Any updates on this? Not having access to the cookie basically makes it impossible to implement anti side-jacking of JWT - https://cheatsheetseries.owasp.org/cheatsheets/JSON_Web_Token_for_Java_Cheat_Sheet.html#token-sidejacking
Might have to switch back to running apollo on EC2 or AppRunner...
Seems this is still an issue. Pretty pathetic really and it's not mentioned anywhere.
+1 on that. This is blocking us from moving to AppSync completely unfortunately 🙁
Please consider adding support for this directly in $cts.request we have use cases around httpOnly cookies will not work by playing the header switching game in the client via javascript. Adding something like cloudfront + edge lambdas just for this is ...terrible.
Hello
I tried to do this either - put a cloudfront + lambda in front of appsync, but it does not work with websocket ( for rest like http requests it does , but not for subscription ).
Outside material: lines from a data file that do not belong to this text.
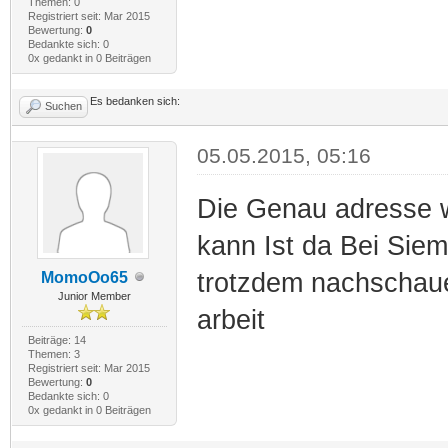
Themen: 0
Registriert seit: Mar 2015
Bewertung:
0
Bedankte sich: 0
0x gedankt in 0 Beiträgen
Es bedanken sich:
Suchen
05.05.2015, 05:16
Die Genau adresse w
kann Ist da Bei S
trotzdem nachschaue
MomoOo65
Junior Member
arbeit
Beiträge: 14
Themen: 3
Registriert seit: Mar 2015
Bewertung:
0
Bedankte sich: 0
0x gedankt in 0 Beiträgen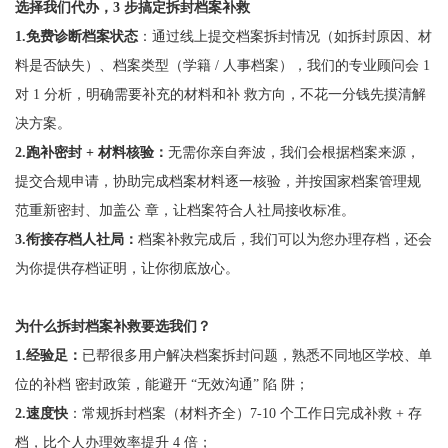
选择我们代办，3 步搞定拆封档案补救
1.
免费诊断档案状态
：通过线上提交档案拆封情况（如拆封原因、材
料是否缺失）、档案类型（学籍 / 人事档案），我们的专业顾问会 1
对 1 分析，明确需要补充的材料和补 救方向，不花一分钱先摸清解
决方案。
2.
跑补密封 + 材料核验
：
无需你亲自奔波，我们会根据档案来源，
提交合规申请，协助完成档案材料逐一核验，并按国家档案管理规
范重新密封、加盖公 章，让档案符合人社局接收标准。
3.
衔接存档人社局
：
档案补救完成后，我们可以为您办理存档，还会
为你提供存档证明，让你彻底放心。
为什么拆封档案补救要选我们？
1.经验足
：
已帮很多用户解决档案拆封问题，熟悉不同地区学校、单
位的补档 密封政策，能避开 “无效沟通” 陷 阱；
2.速度快
：常规拆封档案（材料齐全）7-10 个工作日完成补救 + 存
档，比个人办理效率提升 4 倍；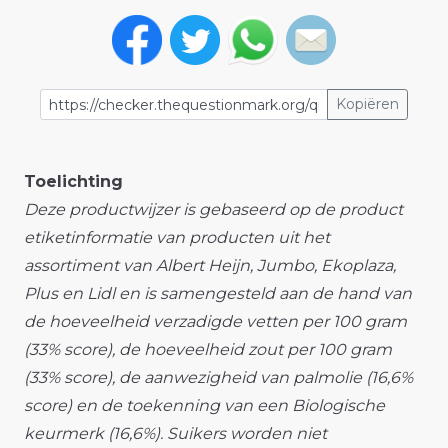
Kopiëren
Toelichting
Deze productwijzer is gebaseerd op de product
etiketinformatie van producten uit het
assortiment van Albert Heijn, Jumbo, Ekoplaza,
Plus en Lidl en is samengesteld aan de hand van
de hoeveelheid verzadigde vetten per 100 gram
(33% score), de hoeveelheid zout per 100 gram
(33% score), de aanwezigheid van palmolie (16,6%
score) en de toekenning van een Biologische
keurmerk (16,6%). Suikers worden niet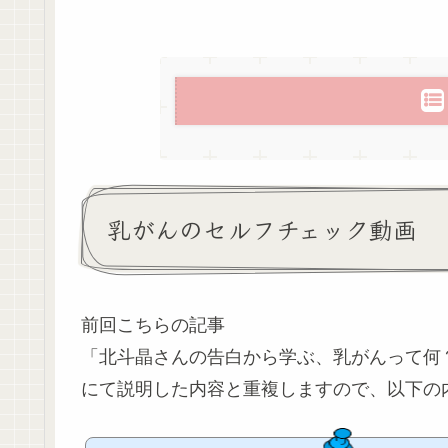
乳がんのセルフチェック動画
前回こちらの記事
「北斗晶さんの告白から学ぶ、乳がんって何
にて説明した内容と重複しますので、以下の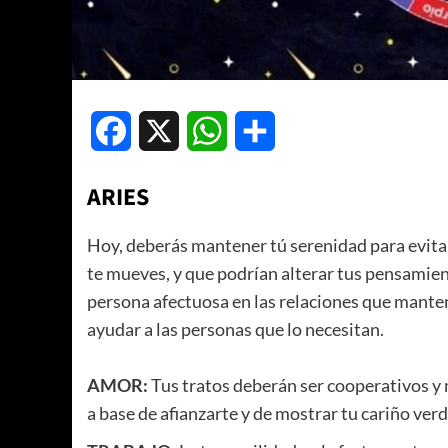
Facebook
X
WhatsApp
Compartir
ARIES
Hoy, deberás mantener tú serenidad para evita
te mueves, y que podrían alterar tus pensamien
persona afectuosa en las relaciones que manten
ayudar a las personas que lo necesitan.
AMOR:
Tus tratos deberán ser cooperativos y 
a base de afianzarte y de mostrar tu cariño ver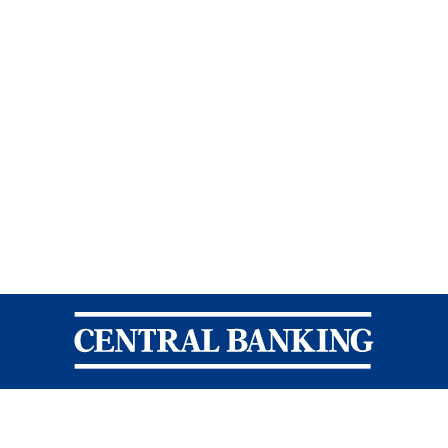
Central Banking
Did you try this also? Was it successful?
thanks in advance regards, Ilya
No news in 3 years?
How can I get the request cookies in an AppSync Javascript Lambda Resolver? It seems that it could be done using a Request Body Mapping Template https://faragta.com/aws-api-gateway/pass-cookie-values-from-api-gateway.html With this VTL call
$util.escapeJavaScript($input.params().header.Cookie)
but I don't know what's the equivalent for Amplify/AppSyncIdeally using configuration files instead of the AWS Console UI.
The use case is reading a request cookie with the
HttpOnly
flag (so it's not accessible in the browser), apply sha256 to that cookie and make a new Http request.